Sono i Comuni a determinarne le tariffe in base alla superficie abitativa e alla quantità di rifiuti prodotti e in relazione agli usi e tipologie delle attività. L’equazione è semplice: più un Comune spenderà per la gestione dei rifiuti, maggiore sarà la tassa per cittadini e imprese.

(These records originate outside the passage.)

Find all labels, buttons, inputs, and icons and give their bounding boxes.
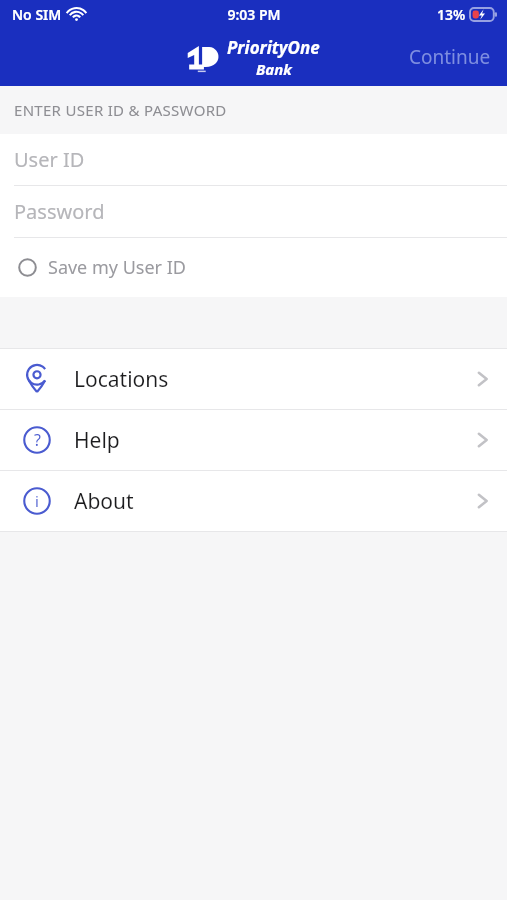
staticText: About: [74, 487, 134, 516]
button[interactable]: Locations: [0, 349, 507, 409]
staticText: PriorityOne: [227, 36, 320, 59]
staticText: ENTER USER ID & PASSWORD: [14, 100, 227, 120]
staticText: Password: [14, 198, 105, 225]
staticText: Locations: [74, 365, 169, 394]
staticText: Bank: [256, 59, 292, 79]
staticText: Continue: [409, 44, 491, 70]
staticText: Help: [74, 426, 120, 455]
button[interactable]: Save my User ID: [0, 238, 507, 297]
staticText: Save my User ID: [48, 255, 186, 280]
button[interactable]: Password: [0, 186, 507, 237]
other: Open: [476, 368, 489, 390]
staticText: i: [35, 491, 39, 511]
other: Open: [476, 429, 489, 451]
button[interactable]: i: [0, 471, 507, 531]
other: Open: [476, 490, 489, 512]
staticText: ?: [34, 429, 41, 451]
button[interactable]: ?: [0, 410, 507, 470]
staticText: No SIM: [12, 5, 62, 24]
staticText: 9:03 PM: [227, 5, 281, 24]
staticText: 13%: [437, 5, 466, 24]
button[interactable]: Continue: [393, 34, 507, 80]
button[interactable]: User ID: [0, 134, 507, 185]
staticText: User ID: [14, 146, 85, 173]
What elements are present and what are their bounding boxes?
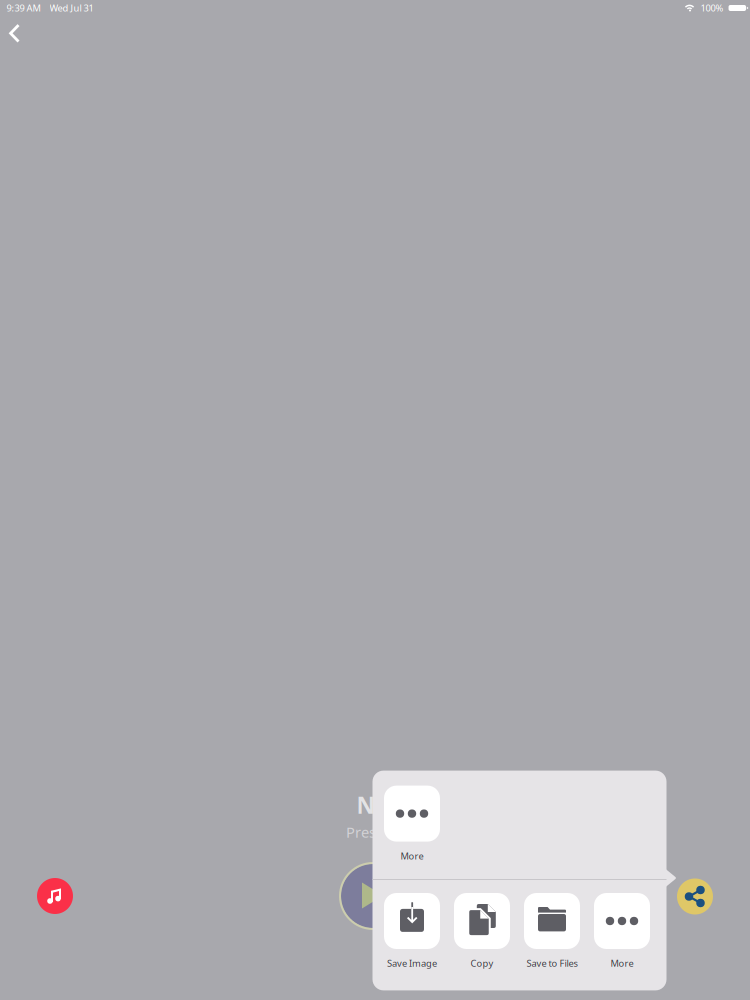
staticText: 100% [700,2,724,14]
staticText: Save to Files [526,957,578,969]
button[interactable]: Copy [447,893,517,969]
staticText: Save Image [387,957,437,969]
button[interactable]: Play [339,862,407,930]
button[interactable]: Save Image [377,893,447,969]
staticText: More [610,957,634,969]
staticText: Copy [470,957,494,969]
staticText: Now Playing [356,790,498,820]
button[interactable]: Share [673,874,717,918]
staticText: Wed Jul 31 [50,2,94,14]
staticText: Press play to listen [346,822,474,842]
button[interactable]: Back [0,12,32,55]
staticText: More [400,850,424,862]
button[interactable]: More [377,786,447,862]
staticText: 9:39 AM [6,2,40,14]
button[interactable]: Save to Files [517,893,587,969]
button[interactable]: Music [33,874,77,918]
button[interactable]: More [587,893,657,969]
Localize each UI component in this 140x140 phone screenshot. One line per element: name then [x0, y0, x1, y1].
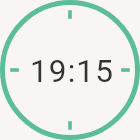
button[interactable]: Watch face showing 19:15 [0, 0, 140, 140]
staticText: 19:15 [30, 53, 114, 90]
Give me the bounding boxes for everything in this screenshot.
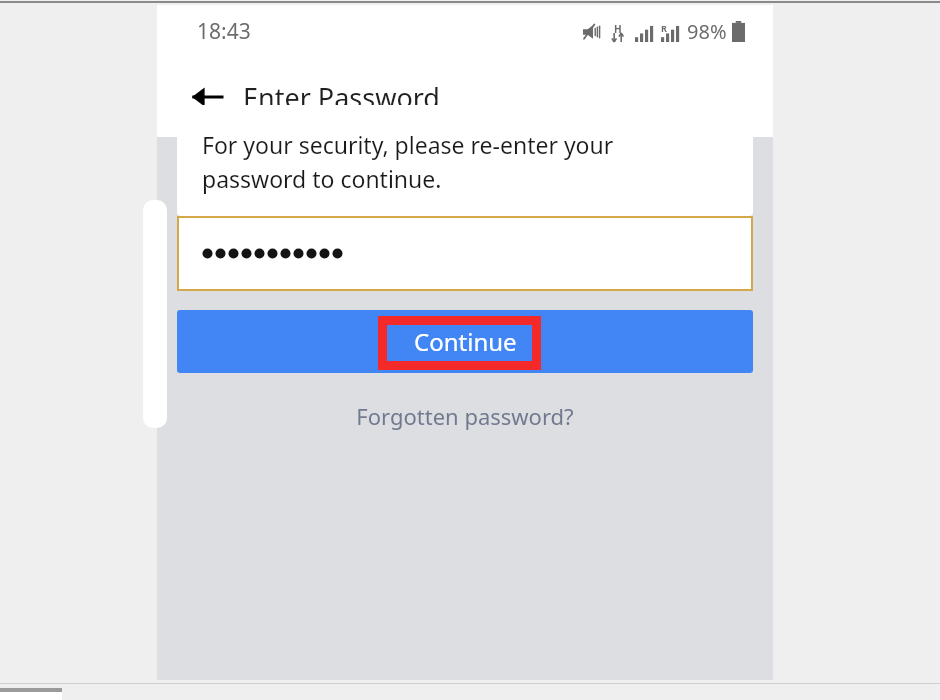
staticText: Enter Password	[243, 79, 440, 116]
staticText: 98%	[687, 18, 727, 45]
other: Battery 98 percent	[732, 21, 745, 42]
staticText: Continue	[414, 325, 517, 358]
button[interactable]	[177, 216, 753, 291]
button[interactable]: Forgotten password?	[350, 395, 580, 437]
button[interactable]: Back	[185, 75, 229, 119]
staticText: For your security, please re-enter your …	[202, 129, 614, 194]
other: Silent mode	[582, 23, 602, 41]
button[interactable]: Continue	[177, 310, 753, 373]
staticText: 18:43	[197, 17, 251, 46]
staticText: R	[661, 22, 667, 34]
staticText: H	[614, 22, 622, 36]
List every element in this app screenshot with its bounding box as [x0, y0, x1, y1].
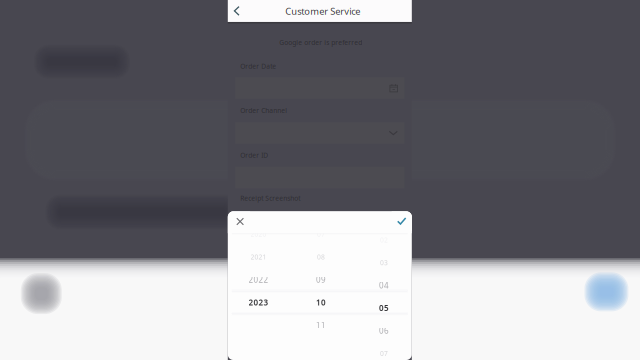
staticText: 11: [316, 320, 326, 330]
button[interactable]: Cancel: [230, 212, 250, 232]
staticText: 07: [380, 349, 388, 358]
staticText: Order Channel: [240, 106, 287, 115]
button[interactable]: Back: [228, 1, 245, 20]
button[interactable]: Confirm: [392, 211, 412, 231]
staticText: 2023: [248, 297, 268, 308]
staticText: Receipt Screenshot: [240, 194, 300, 203]
staticText: 10: [316, 297, 326, 308]
staticText: 08: [317, 252, 325, 261]
staticText: 03: [380, 258, 388, 267]
staticText: 2021: [250, 252, 266, 261]
staticText: 2020: [250, 230, 266, 239]
staticText: Order ID: [240, 151, 268, 160]
staticText: Customer Service: [285, 5, 360, 17]
staticText: Google order is preferred: [279, 38, 362, 47]
staticText: 09: [316, 274, 326, 285]
staticText: 05: [379, 303, 389, 313]
staticText: 04: [379, 280, 389, 291]
staticText: 2022: [248, 274, 268, 285]
staticText: 06: [379, 325, 389, 336]
staticText: Order Date: [240, 62, 276, 71]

Con la Tari si vanno a coprire i costi di gestione del Comune per la raccolta e il trasporto dei rifiuti, lo spazzamento e il lavaggio delle strade, il trattamento dei rifiuti, lo smaltimento.

Cittadini scontenti

Il servizio tuttavia non risponde sempre alle attese e le ragioni di quello che, in taluni casi, diventa un “disservizio”, vanno ricercate ed identificate in base all’area territoriale servita. Esistono realtà soddisfacenti mentre ce ne sono altre per nulla capaci di assolvere al compito. Le discariche sono piene e gli impianti di riciclo faticano a trovare ampie collocazioni a livello nazionale. Anche tra regione e regione, i dati differiscono in maniera significativa, il Paese così si trova ad avere regioni virtuose ed altre fanalino di coda. Tutto ciò ricade sulla qualità di vita dei cittadini, (e non solo per i costi).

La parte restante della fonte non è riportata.